The loop
The typical B2B product video cycle goes like this: marketing writes a brief, the agency asks clarifying questions, a storyboard goes through two rounds of internal review, the agency produces a first cut, the product team flags three things that are wrong, two more revision rounds happen, and six weeks later you have a 90-second video of a product that has already changed.
Then the UI updates. The video is outdated. Nobody wants to go through the cycle again, so the video stays up for another six months showing features that no longer look like that. Prospects notice. Trust erodes.
Why it persists
The agency model persists because the alternative has historically been worse. Internal teams do not have motion designers. Product marketers can write the script but cannot produce the video. Engineers are not going to screen-record walkthroughs. So the agency stays in the loop by default, not because the output justifies the timeline.

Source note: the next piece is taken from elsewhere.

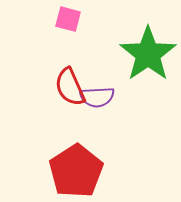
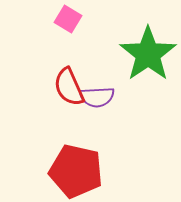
pink square: rotated 16 degrees clockwise
red semicircle: moved 1 px left
red pentagon: rotated 26 degrees counterclockwise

The real cost is not the agency fee. It is the opportunity cost of every product launch, feature release, and sales conversation that goes without video because the production queue is full.
What changed
Two things changed at the same time. First, AI got good enough to generate narration, cursor animation, background motion, and captions from a raw screen capture. Second, the bar for what counts as a "polished" product video dropped. Buyers do not want cinematic productions. They want to see the product working, clearly, with context.
A capture-based product video that took 10 minutes to create and shows the real product will outperform a $15,000 agency video that shows a staged mockup from three months ago.
The new workflow
Product marketers who have broken the loop use the same capture-based approach across all their product content. Record the feature, let AI add narration and styling, fine-tune the details, and publish. When the product changes, re-record. The whole cycle is minutes, not weeks.
This does not mean agencies have no role. Custom brand films, customer stories, and event content still benefit from professional production. But the day-to-day product video that supports launches, sales, and onboarding should not require one.